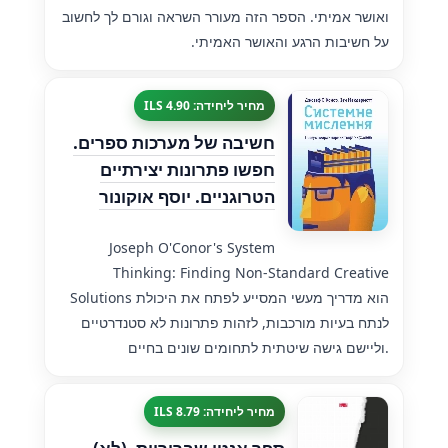
ואושר אמיתי. הספר הזה מעורר השראה וגורם לך לחשוב
על חשיבות הרגע והאושר האמיתי.
מחיר ליחידה: 4.90 ILS
חשיבה של מערכות ספרים.
חפשו פתרונות יצירתיים
הטרוגניים. יוסף אוקונור
Joseph O'Conor's System
Thinking: Finding Non-Standard Creative
Solutions הוא מדריך מעשי המסייע לפתח את היכולת
לנתח בעיות מורכבות, לזהות פתרונות לא סטנדרטיים
וליישם גישה שיטתית לתחומים שונים בחיים.
מחיר ליחידה: 8.79 ILS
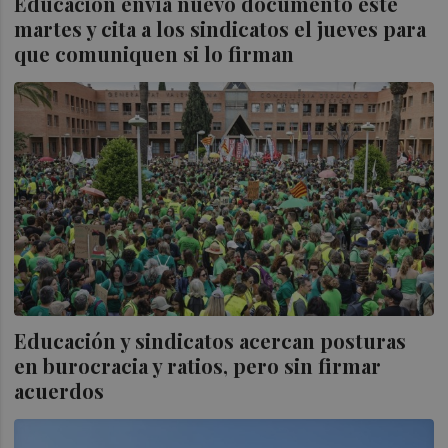
Educación envía nuevo documento este
martes y cita a los sindicatos el jueves para
que comuniquen si lo firman
Educación y sindicatos acercan posturas
en burocracia y ratios, pero sin firmar
acuerdos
══════
About this exercise: Write out all of the data above exactly, pictures excluded.

Answer below:
ואושר אמיתי. הספר הזה מעורר השראה וגורם לך לחשוב
על חשיבות הרגע והאושר האמיתי.
מחיר ליחידה: 4.90 ILS
חשיבה של מערכות ספרים.
חפשו פתרונות יצירתיים
הטרוגניים. יוסף אוקונור
Joseph O'Conor's System
Thinking: Finding Non-Standard Creative
Solutions הוא מדריך מעשי המסייע לפתח את היכולת
לנתח בעיות מורכבות, לזהות פתרונות לא סטנדרטיים
וליישם גישה שיטתית לתחומים שונים בחיים.
מחיר ליחידה: 8.79 ILS
Educación envía nuevo documento este
martes y cita a los sindicatos el jueves para
que comuniquen si lo firman
Educación y sindicatos acercan posturas
en burocracia y ratios, pero sin firmar
acuerdos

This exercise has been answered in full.